Jesus is the Lamb of God,
offered in sacrifice for the sins of the world.
True God and true man,
in Jesus we see the human and the divine perfectly joined together--
we see the marriage of heaven to earth.
And thus the words of the Mass help us to see in the Eucharist,
not just some ordinary supper, but the Lamb’s wedding feast:
the banquet--whenever it is set before us--
which celebrates, seals, and deepens
the union between Christ and his bride, the Church.

When I know whose wedding this is,
I can begin to see the great significance of how I am to dress.
It’s really the question of how to dress to meet God--
eventually in eternity, for sure, but even now, in space and time.
And I’m invited to meet God for more than just a casual conversation;
it’s been arranged that my soul is to be wed to God:
to enter into an incredibly intimate relationship with him.
I’m not just one guest among many; I’m the bride!
(Didn’t you find it strange that in Jesus’ parable
only a groom was mentioned?)

This understanding should affect our outerwear when we come to Mass.
Now, I’m not saying church every Sunday should be a black tie affair.
In my last parish assignment--
down in Old Forge, where things are rather casual--
we used to joke about the “Adirondack tuxedo”:
a clean pair of jeans and your best flannel shirt!
Nonetheless, I’m always a bit perplexed
to hear people say they’re headed home after Mass
to get dressed up for their next function…as if their next function
could somehow be more important than this one.
Yet far, far more critical than the clothes on our backs
are the garments with which we outfit our hearts.
At Baptism, we were dressed all in white
as an outward sign that, inwardly, we had put on Christ
and been completely clothed in him.
The real issue, then, is:
How crisp and clean have I kept my Christening gown?

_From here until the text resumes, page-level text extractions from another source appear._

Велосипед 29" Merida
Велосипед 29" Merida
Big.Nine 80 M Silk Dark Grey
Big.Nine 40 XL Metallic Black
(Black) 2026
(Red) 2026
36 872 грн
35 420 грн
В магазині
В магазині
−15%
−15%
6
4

In a recent interview, Archbishop Charles Chaput--
installed just a month ago in Philadelphia--
had this to say about those
who would call themselves “faithful Catholics”:
Baptism brings us into the Christian community,
but our fidelity is determined
by how we live our lives after baptism.
If we don’t give ourselves to the Lord at Mass every Sunday,
if we don’t seek out the sacrament of penance,
if we don’t follow the teachings of the Church,
if we rarely read the Bible or pray
or support our parish and the wider Church
with our time, talent, and financial resources--
then we should stop imagining ourselves as “faithful,”
because we’re not.
We need to prove what we claim to believe by our actions. 
It’s a simple matter of integrity.  (National Catholic Register, 9/11/11)

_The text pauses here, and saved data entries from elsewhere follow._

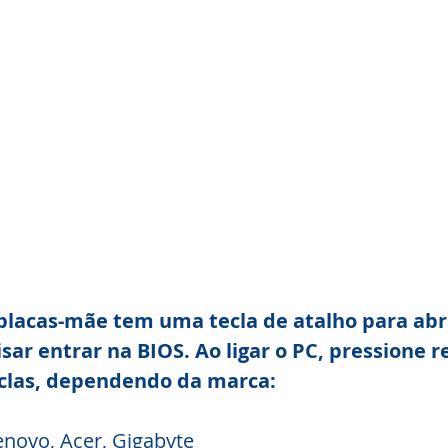
placas-mãe tem uma tecla de atalho para abr
sar entrar na BIOS. Ao ligar o PC, pressione 
clas, dependendo da marca:
Lenovo, Acer, Gigabyte  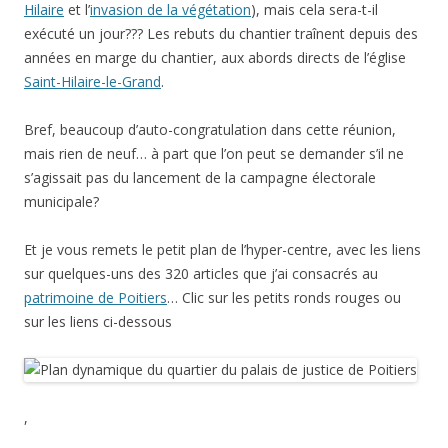
Hilaire
et l’
invasion de la végétation
), mais cela sera-t-il
exécuté un jour??? Les rebuts du chantier traînent depuis des
années en marge du chantier, aux abords directs de l’église
Saint-Hilaire-le-Grand
.
Bref, beaucoup d’auto-congratulation dans cette réunion,
mais rien de neuf… à part que l’on peut se demander s’il ne
s’agissait pas du lancement de la campagne électorale
municipale?
Et je vous remets le petit plan de l’hyper-centre, avec les liens
sur quelques-uns des 320 articles que j’ai consacrés au
patrimoine de Poitiers
… Clic sur les petits ronds rouges ou
sur les liens ci-dessous
,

Which leads us to another of the new texts of the Mass.
At the very heart of the Eucharistic Prayer,
as we recall the words of Jesus at the Last Supper,
we’re used to hearing Christ say that his blood
“will be shed for you and for all
so that sins may be forgiven.”
We’ll soon hear this a little differently,
with Christ’s blood “poured out for you and for many
for the forgiveness of sins.”
This change in language better reflects the words of Jesus
as we find them in the Gospels.

But what about this shift from “for all” to “for many”?
Didn’t Jesus come to die for everyone?
Doesn’t this wording seem to limit salvation to a select few?
The new translation points to a reality we’d much prefer to overlook:
that while Jesus did, indeed, die for the sins of all,
not all choose to accept the gift.
As crazy as it sounds in the parable,
there are folks who refuse the king’s invitation
to attend the royal wedding:
some are hostile, violently rejecting both message and messenger;
but most of those who ignore the summons
are just indifferent or uninterested--
preferring to be busy with other business.
As Jesus concludes, “Many are invited, but few are chosen.”

To take our place in the Lord’s banquet hall--
at his altar here on earth, at God’s table in heaven--
is not automatic,
though the invitation is so widely extended;
to be counted among “the many”
requires our repeated, faithful response.
God has provided us with a most worthy garment.
It remains up to us to put it on,
and to keep it carefully washed--
not just once in a lifetime, or once in awhile,
but again and again each day.

The King of Heaven is giving a wedding feast for his Son,
and you are invited.
Consider wearing white--
it’s the color of happiness,
and this ought to be the happiest moment of your life.